----- Given data

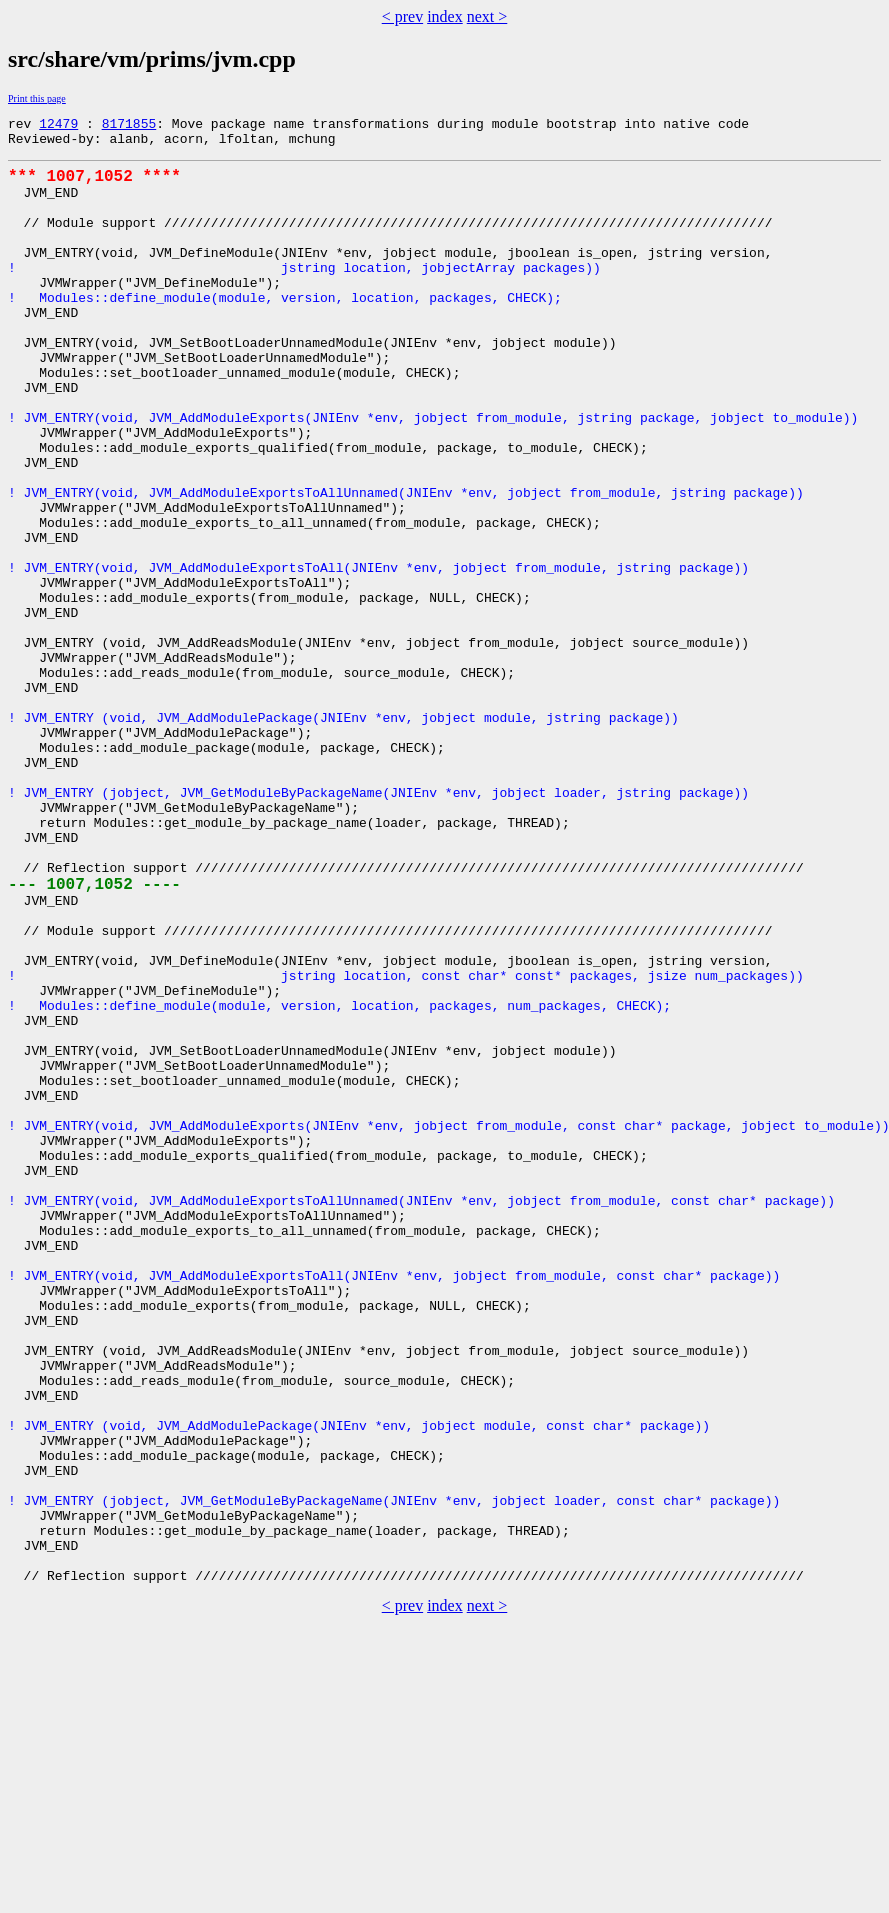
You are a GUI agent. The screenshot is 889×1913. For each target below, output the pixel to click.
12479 (58, 126)
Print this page (37, 98)
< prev (402, 16)
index (445, 16)
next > (487, 16)
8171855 (129, 126)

----------

◆ **What is required**:
Set the listing down verbatim, excluding pictures.

◆ **Result of this exercise**:
You are a GUI agent. The screenshot is 889×1913. For each target below, output the pixel to click.
12479 (58, 126)
Print this page (37, 98)
< prev (402, 16)
index (445, 16)
next > (487, 16)
8171855 (129, 126)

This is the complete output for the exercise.